Humphrey’s team didn’t participate in the discussion. They stood with other teams attached to the Geller family that hadn’t been sent out on airships. This included Rick and his team, who likewise stayed quiet, despite knowing more than most.
The defence of Arnote was low-priority and would remain so unless Builder forces arrived to change that. The island’s gold-rank residents were all gone except for Pelli. An elderly member of the royal family, she lived a relatively humble life as mayor of Palisaros, the village where Jason was living. She was a core user, and while she did have the power that came with her rank, her abilities were not combat-focused.
Most of the silver-rankers had also been sent away. Teams had been left at critical points around the island to respond to any normal surge-related threats, although Palisaros itself only had Jason and Pelli, and Jason left the village shortly after his team did. Shade, in the form of a bird-like flying construct, carried him around the island. He stopped in locations just long enough to get a sense of them with his aura perception, to give himself as many viable portal destination options as possible.

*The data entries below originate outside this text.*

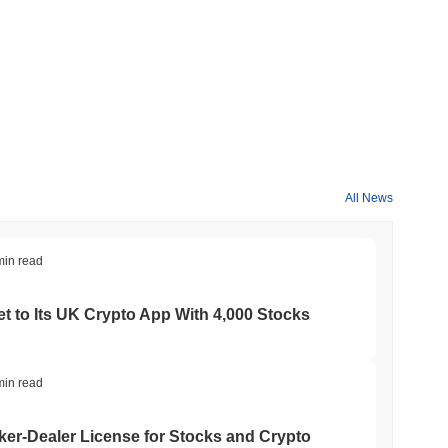
All News
min read
t to Its UK Crypto App With 4,000 Stocks
min read
er-Dealer License for Stocks and Crypto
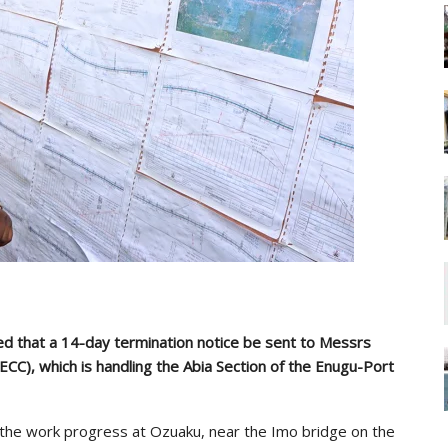
ed that a 14-day termination notice be sent to Messrs
ECC), which is handling the Abia Section of the Enugu-Port
he work progress at Ozuaku, near the Imo bridge on the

Under normal circumstances, extending aura senses to their limits was rude, but this was no time for politeness. Adventurers across the island were pushing their senses to the limit and Jason was no exception. With the island’s sparse population making it easier to avoid being overwhelmed with input, he could spread his senses very far.

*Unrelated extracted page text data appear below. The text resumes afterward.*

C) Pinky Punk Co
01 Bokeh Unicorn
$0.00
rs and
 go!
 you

In the right location, his senses could take in half the island. He could sense the other adventurers likewise extending their perception, one member from each team on the island doing so. By limiting themselves, they wouldn’t interfere with each other, which was why rules about using senses at full strength existed in the first place.
Jason sensed another aura and he was fairly certain he recognised it. Some time ago he had briefly sensed an aura pointed in his direction that withdrew the moment he sensed it. From that fleeting glimpse, he had thought it was a gold rank aura, based on the strength. Now that he felt it again, he realised it was more like his own: silver-rank, but immensely powerful.
This time the sense didn't shrink away from him, although he felt a reaction as his senses encountered it. He suspected it was stronger than his own aura, although the difference was not vast. It was also very well-controlled and he was able to sense very little from it. The one thing he did sense was something about its nature that differentiated it from normal auras. There was a rich and complicated sense of layering to the aura that took him a moment to realise what it was.
Jason had heard about people with four aura powers, although he had only encountered one with four perception powers, which had been on Earth. Normally, both perception and aura powers were restricted to one per essence user. It was possible, however, for racial gift evolutions to unlock that limitation. A few rare essence users had one aura ability or perception ability per essence. Some even had one of each.
Jason made his way to the town where he sensed the aura, finding the owner waiting for him on the roof of a building as he arrived. It was a celestine woman with candy-pink hair and eyes. Shade’s flight form dissolved and was drawn into Jason’s cloak as he descended to the roof.
“I think you and I need to have a talk,” he told her.
“Is this the time for that, Asano?” she asked, not hiding that she knew who he was.
“If a monster shows up we can postpone. Who are you?”